According to Rics ‘s survey results, 74% of their members said that they predicted the number of landlords purchasing properties to continue to rise until April.

Rubinsohn said: “The near-term pressure on prices is, if anything, intensifying, despite a higher level of supply.

“How the tax changes planned for the buy-let sector over the next few years play out remains to be seen but there are concerns raised in the survey that some existing landlords will look to either gradually scale back on their portfolios or exit the market altogether as the more penal regime begins to bite.

“Against this backdrop, it is perhaps not surprising that the key Rics indicators points to further rent – as well as house price – increases.”

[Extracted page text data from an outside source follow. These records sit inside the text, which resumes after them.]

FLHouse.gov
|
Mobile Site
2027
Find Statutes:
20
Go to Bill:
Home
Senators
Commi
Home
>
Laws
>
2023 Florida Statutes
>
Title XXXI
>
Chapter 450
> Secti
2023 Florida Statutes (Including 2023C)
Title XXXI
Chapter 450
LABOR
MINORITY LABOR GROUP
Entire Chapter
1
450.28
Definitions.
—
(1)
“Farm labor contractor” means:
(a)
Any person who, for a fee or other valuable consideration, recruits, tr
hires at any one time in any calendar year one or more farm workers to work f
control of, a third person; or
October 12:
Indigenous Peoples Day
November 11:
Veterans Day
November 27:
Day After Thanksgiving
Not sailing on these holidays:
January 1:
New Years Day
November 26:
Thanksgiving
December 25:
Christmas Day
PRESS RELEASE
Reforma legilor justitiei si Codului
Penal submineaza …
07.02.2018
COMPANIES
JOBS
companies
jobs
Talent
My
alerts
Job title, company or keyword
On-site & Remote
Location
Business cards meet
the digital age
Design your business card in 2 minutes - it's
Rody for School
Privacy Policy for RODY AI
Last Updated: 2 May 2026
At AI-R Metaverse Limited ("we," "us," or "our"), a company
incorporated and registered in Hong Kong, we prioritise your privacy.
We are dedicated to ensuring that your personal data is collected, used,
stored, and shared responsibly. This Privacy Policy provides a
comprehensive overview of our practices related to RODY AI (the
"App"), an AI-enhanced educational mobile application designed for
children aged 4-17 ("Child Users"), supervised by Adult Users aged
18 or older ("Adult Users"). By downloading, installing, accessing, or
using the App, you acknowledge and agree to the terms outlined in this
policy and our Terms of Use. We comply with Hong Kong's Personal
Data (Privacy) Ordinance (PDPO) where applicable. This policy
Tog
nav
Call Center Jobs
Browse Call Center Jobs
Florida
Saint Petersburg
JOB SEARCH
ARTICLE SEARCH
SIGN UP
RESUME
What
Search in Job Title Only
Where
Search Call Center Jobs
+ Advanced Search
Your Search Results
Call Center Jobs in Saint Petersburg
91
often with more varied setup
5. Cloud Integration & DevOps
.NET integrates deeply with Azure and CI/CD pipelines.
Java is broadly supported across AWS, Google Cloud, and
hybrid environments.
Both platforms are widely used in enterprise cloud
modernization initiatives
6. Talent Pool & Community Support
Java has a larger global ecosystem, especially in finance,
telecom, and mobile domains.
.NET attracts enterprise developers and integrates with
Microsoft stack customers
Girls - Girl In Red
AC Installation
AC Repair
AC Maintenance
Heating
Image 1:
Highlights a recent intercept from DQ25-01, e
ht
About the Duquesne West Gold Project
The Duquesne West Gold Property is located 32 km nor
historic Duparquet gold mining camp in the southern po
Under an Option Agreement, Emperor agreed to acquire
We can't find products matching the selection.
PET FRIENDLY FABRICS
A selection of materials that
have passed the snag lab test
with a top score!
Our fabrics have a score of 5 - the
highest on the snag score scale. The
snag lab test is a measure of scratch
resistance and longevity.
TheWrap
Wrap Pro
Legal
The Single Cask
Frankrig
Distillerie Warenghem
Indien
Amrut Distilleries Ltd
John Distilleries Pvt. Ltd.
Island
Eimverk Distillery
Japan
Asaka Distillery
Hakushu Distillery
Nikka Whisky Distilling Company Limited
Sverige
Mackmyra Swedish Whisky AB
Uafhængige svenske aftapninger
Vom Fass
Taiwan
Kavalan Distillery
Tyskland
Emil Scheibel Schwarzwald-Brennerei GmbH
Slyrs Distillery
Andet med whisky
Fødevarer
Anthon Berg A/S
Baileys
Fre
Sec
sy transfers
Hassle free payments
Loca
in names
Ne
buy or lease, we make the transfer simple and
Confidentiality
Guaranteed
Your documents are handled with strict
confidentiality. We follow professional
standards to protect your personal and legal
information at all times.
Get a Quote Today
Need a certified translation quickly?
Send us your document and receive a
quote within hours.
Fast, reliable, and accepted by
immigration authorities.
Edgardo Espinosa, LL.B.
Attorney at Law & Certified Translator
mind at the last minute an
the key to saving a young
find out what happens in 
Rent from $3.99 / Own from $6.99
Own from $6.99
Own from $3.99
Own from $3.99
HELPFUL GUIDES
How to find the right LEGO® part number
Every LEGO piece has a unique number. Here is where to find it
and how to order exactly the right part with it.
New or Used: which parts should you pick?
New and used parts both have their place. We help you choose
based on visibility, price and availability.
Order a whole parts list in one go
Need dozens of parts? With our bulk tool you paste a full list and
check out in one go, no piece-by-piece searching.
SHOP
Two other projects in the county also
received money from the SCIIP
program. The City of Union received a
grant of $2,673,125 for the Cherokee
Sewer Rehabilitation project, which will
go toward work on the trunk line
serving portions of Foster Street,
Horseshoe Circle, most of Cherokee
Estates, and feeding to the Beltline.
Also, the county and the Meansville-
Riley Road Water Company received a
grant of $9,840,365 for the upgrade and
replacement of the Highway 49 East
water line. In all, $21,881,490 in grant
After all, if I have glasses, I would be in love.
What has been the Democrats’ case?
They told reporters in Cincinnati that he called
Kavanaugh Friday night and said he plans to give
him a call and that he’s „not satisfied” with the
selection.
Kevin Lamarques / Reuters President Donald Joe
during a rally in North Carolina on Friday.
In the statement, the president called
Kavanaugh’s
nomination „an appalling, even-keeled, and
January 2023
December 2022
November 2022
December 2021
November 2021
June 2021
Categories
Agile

While these changes that have cause this short-term boost in buy-let demand were intended to eventually boost home ownership levels, not everyone agrees that they will have their desired effect.

Jen-Michel Six, economist at Standard and Poor, said that the housing market is, generally, getting worse for those looking to buy, particular among younger generations.

He said: “Younger low- and middle-income households (would-be first-time buyers) are the ones affected most.

“As buying a home becomes ever more expensive, they are increasingly forced to rent, spending a large share of their income on accommodation and unable to save to buy a home or otherwise accumulate wealth.

“It also contributes to an even higher income inequality when accounting for housing costs. In fact, while income inequality fell slightly immediately after the crisis and has remained broadly stable since then, inequality when accounting for housing costs is on the rise again.”